Extracted page text data:

* * *

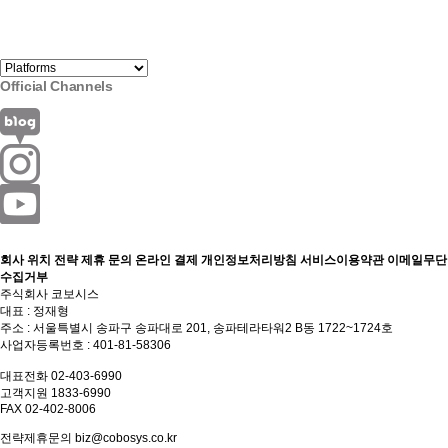
Official Channels
회사 위치
전략 제휴 문의
온라인 결제
개인정보처리방침
서비스이용약관
이메일무단
수집거부
주식회사 코보시스
대표 : 정재형
주소 : 서울특별시 송파구 송파대로 201, 송파테라타워2 B동 1722~1724호
사업자등록번호 : 401-81-58306
대표전화 02-403-6990
고객지원 1833-6990
FAX 02-402-8006
전략제휴문의
biz@cobosys.co.kr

* * *

Exercise | Leave the pictures out and reproduce all of the records exactly.

Task result |
Official Channels
회사 위치
전략 제휴 문의
온라인 결제
개인정보처리방침
서비스이용약관
이메일무단
수집거부
주식회사 코보시스
대표 : 정재형
주소 : 서울특별시 송파구 송파대로 201, 송파테라타워2 B동 1722~1724호
사업자등록번호 : 401-81-58306
대표전화 02-403-6990
고객지원 1833-6990
FAX 02-402-8006
전략제휴문의
biz@cobosys.co.kr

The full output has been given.